Here are Drew, Adriana, and Jonah - ages 3, 9, and 6. On this particular day it was very hot outside. But because this park is in such a beautiful area, none of us seemed to mind. After our usual snack of water and crackers, the kids leapt form the car, running for the playscape. I worked on my photography as they frolicked. They played for about 30 minutes, and then asked - as always - "Mom, can we have a race to the car?". On this day Jonah won for the first time. He was so proud. Drew always participates, his short little legs flying so fast underneath him I can hardly see them, just like a little cartoon. He always loses, and never gets upset over it. Love that about him. And who can blame him for wanting to touch every tree along the way? I had put Sasha in the car so that I could safely take this picture, but here is one of her by her cute little lonesome:
Here she is enjoying a few minutes in the swing. She doesn't like to be in it for long, but she always asks. I love to grab her ankles and tickle her tummy when she swings forward towards me. Maybe even sneak a little peck on her nose. That always makes her giggle.
I've already forgotten what they looked like as I tucked them in that night. And this was just a few days ago. It really makes me think about what I spend my time mulling over when I am with them. I want to try and internalize more of the joy I feel in each moment with them. Time is precious and I want to remember the precious times!
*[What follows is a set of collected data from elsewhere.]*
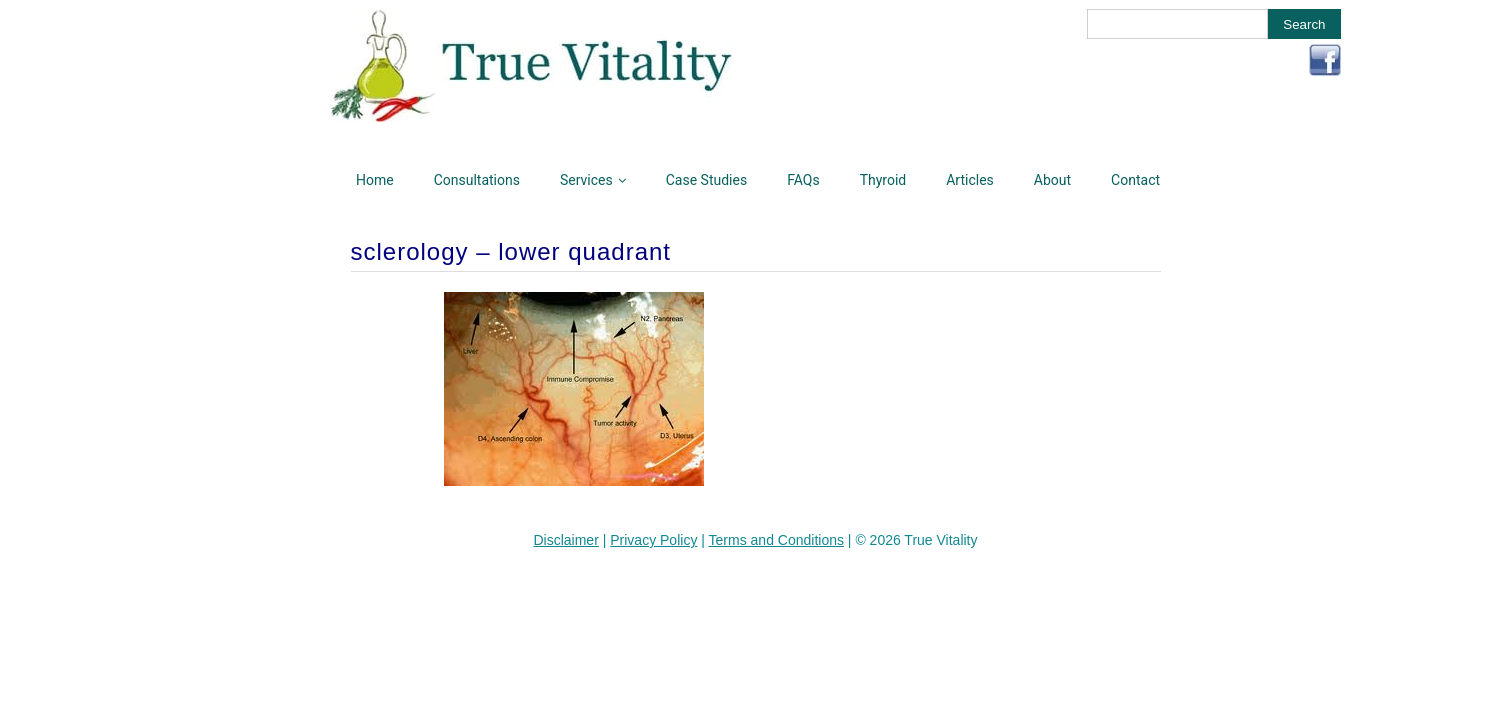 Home (375, 180)
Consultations (477, 180)
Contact (1135, 180)
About (1052, 180)
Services (586, 180)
*Inspiration for this post came from Russell M. Ballard's talk, Daughters of God, in the April General Conference for The Church of Jesus Christ of Latter Day Saints:
"Author Anna Quindlen reminds us not to rush past the fleeting moments. She said: “The biggest mistake I made [as a parent] is the one that most of us make. . . . I did not live in the moment enough. This is particularly clear now that the moment is gone, captured only in photographs. There is one picture of [my three children] sitting in the grass on a quilt in the shadow of the swing set on a summer day, ages six, four, and one. And I wish I could remember what we ate, and what we talked about, and how they sounded, and how they looked when they slept that night. I wish I had not been in such a hurry to get on to the next thing: dinner, bath, book, bed. I wish I had treasured the doing a little more and the getting it done a little less”(Loud and Clear , 10–11).